String Manipulation

String manipulation is another feature that python provides. It is important to manipulate strings in order to give a specific output.

Accessing Strings

In python, and like other programming languages, you can access strings but calling a specific index of that string. Let me give you a simple string example:

Let’s create a string variable called stringVar where it stores the string “My string”. Now we can split the string in different indexes.

 

M Y   S T R I N G
0 1 2 3 4 5 6 7 8

 

Every string starts from index 0. On this string, we can go from index 0 to 8. Imagine, if we want to print each letter from the string in a new line. We could do that in two ways. The first example is by using a string slice operator (this is be explained later):

stringVar = "My string"
index = 0
while (index < len(stringVar)):
    print(stringVar[index])
    index = index + 1

 

Output:
M
y
 
s
t
r
i
n
g

 

The second example is the following:

stringVar = "My string"
for index in stringVar:
    print(index)

 

Output:
M
Y

 

Now, let’s compare these two examples. In the first example, we access the index by accessing the string array of that string variable. In the second example we don’t need to call the string array because the for loop is doing that already. For the example proposed, where you need to print each letter from the string in a new line, the first example and the second example work for that purpose, but the second one is more efficient and simpler in terms of simplicity and code lines. 

Basic Operations

In terms of string operations, python provides some useful operations to manipulate strings.

 

Operator

Description

+

The plus symbol is called the concatenation operator, is used to add or join strings together.

*

It is a repetition operator, with allows you to concatenate multiple string copies.

[]

This is a slice operator. As shown above in the example, it gives a character at a specified index.

[:]

This is a range slice operator. It gives n characters from n range.

in

This operator returns a Boolean value. It returns true (1) if a substring is inside a string.

not in

This operator works the same way as in operator, but in this case it returns true (1) if the substring is not inside the string.

r/R

r is a raw string operator. It basically ignores any Escape characters on the string. It is mostly used when calling strings with a specified directory.

%

This is a format operator and is capable of perform string formatting. It is possible to format different keywords and variables into a string format.

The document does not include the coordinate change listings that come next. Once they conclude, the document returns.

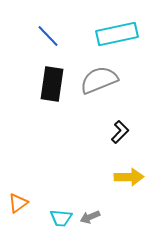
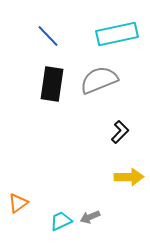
cyan trapezoid: moved 3 px down; rotated 150 degrees clockwise
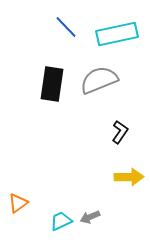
blue line: moved 18 px right, 9 px up
black L-shape: rotated 10 degrees counterclockwise
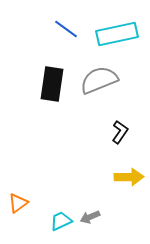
blue line: moved 2 px down; rotated 10 degrees counterclockwise
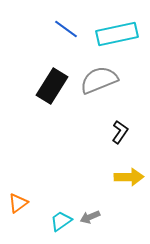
black rectangle: moved 2 px down; rotated 24 degrees clockwise
cyan trapezoid: rotated 10 degrees counterclockwise
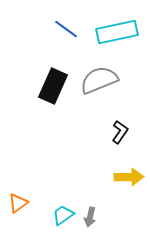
cyan rectangle: moved 2 px up
black rectangle: moved 1 px right; rotated 8 degrees counterclockwise
gray arrow: rotated 54 degrees counterclockwise
cyan trapezoid: moved 2 px right, 6 px up
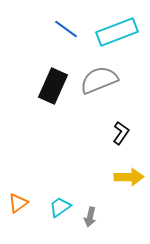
cyan rectangle: rotated 9 degrees counterclockwise
black L-shape: moved 1 px right, 1 px down
cyan trapezoid: moved 3 px left, 8 px up
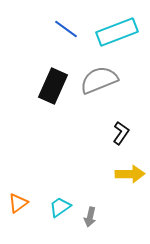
yellow arrow: moved 1 px right, 3 px up
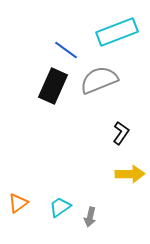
blue line: moved 21 px down
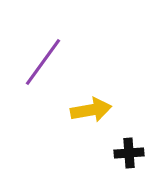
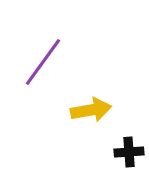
black cross: moved 1 px up
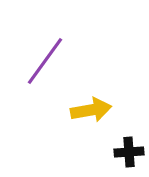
purple line: moved 2 px right, 1 px up
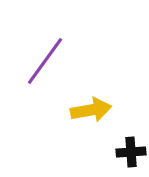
black cross: moved 2 px right
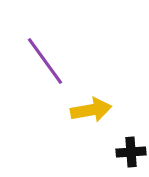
purple line: rotated 72 degrees counterclockwise
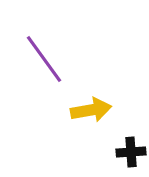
purple line: moved 1 px left, 2 px up
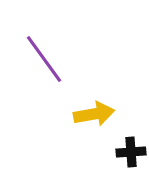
yellow arrow: moved 3 px right, 4 px down
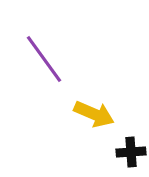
yellow arrow: rotated 33 degrees clockwise
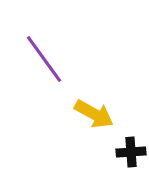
yellow arrow: rotated 6 degrees clockwise
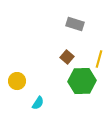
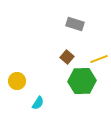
yellow line: rotated 54 degrees clockwise
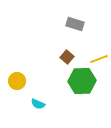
cyan semicircle: moved 1 px down; rotated 80 degrees clockwise
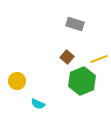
green hexagon: rotated 20 degrees counterclockwise
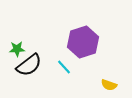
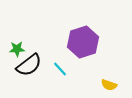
cyan line: moved 4 px left, 2 px down
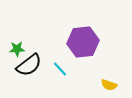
purple hexagon: rotated 12 degrees clockwise
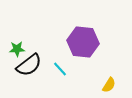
purple hexagon: rotated 12 degrees clockwise
yellow semicircle: rotated 77 degrees counterclockwise
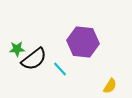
black semicircle: moved 5 px right, 6 px up
yellow semicircle: moved 1 px right, 1 px down
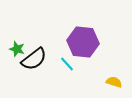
green star: rotated 21 degrees clockwise
cyan line: moved 7 px right, 5 px up
yellow semicircle: moved 4 px right, 4 px up; rotated 105 degrees counterclockwise
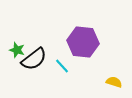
green star: moved 1 px down
cyan line: moved 5 px left, 2 px down
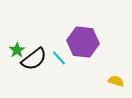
green star: rotated 21 degrees clockwise
cyan line: moved 3 px left, 8 px up
yellow semicircle: moved 2 px right, 1 px up
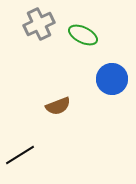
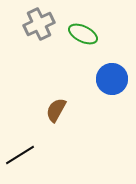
green ellipse: moved 1 px up
brown semicircle: moved 2 px left, 4 px down; rotated 140 degrees clockwise
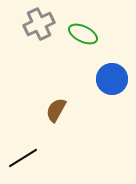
black line: moved 3 px right, 3 px down
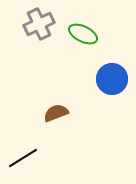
brown semicircle: moved 3 px down; rotated 40 degrees clockwise
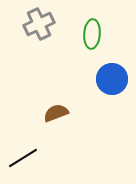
green ellipse: moved 9 px right; rotated 68 degrees clockwise
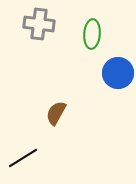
gray cross: rotated 32 degrees clockwise
blue circle: moved 6 px right, 6 px up
brown semicircle: rotated 40 degrees counterclockwise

Now, let’s take a look to different examples where we use the different string operators.

# Concatenation operator in strings (+)
variable1 = "My"
variable2 = "string"
print(variable1 + variable2)

 

Output: Mystring

 

# Repetition operator in strings (*)
variable = "string"
print(variable * 3 )

 

Output: stringstringstring

 

# Slice operator in strings []
variable = "MY"
print(variable[0])
print(variable[1])

 

Output: 
M
Y
 

 

# Range slice operator in strings [:]
variable = "My string"
print(variable[3:9])

 

Output: string

 

# in operator in strings
variable = "My string"
print("string" in variable)

 

Output: True

 

# not in operator in strings
variable = "My string"
print("cow" not in variable)

 

Output: True

 

# r/R operator in strings
print(r'C://Users/User1/Desktop')

 

Output: C://Users/User1/Desktop

 

# % operator in strings
stringVar = "My string"
print("Printing the following string: %s"%(stringVar))

 

Output: Printing the following string: My string


All the examples are applied to each one of the operators explained on the table above.

String Slices

In terms of string manipulation, it was already explained two operators that can accomplish the string slices, which are: slice operator and the range slice operator. The examples of how each one work are the same as shown above.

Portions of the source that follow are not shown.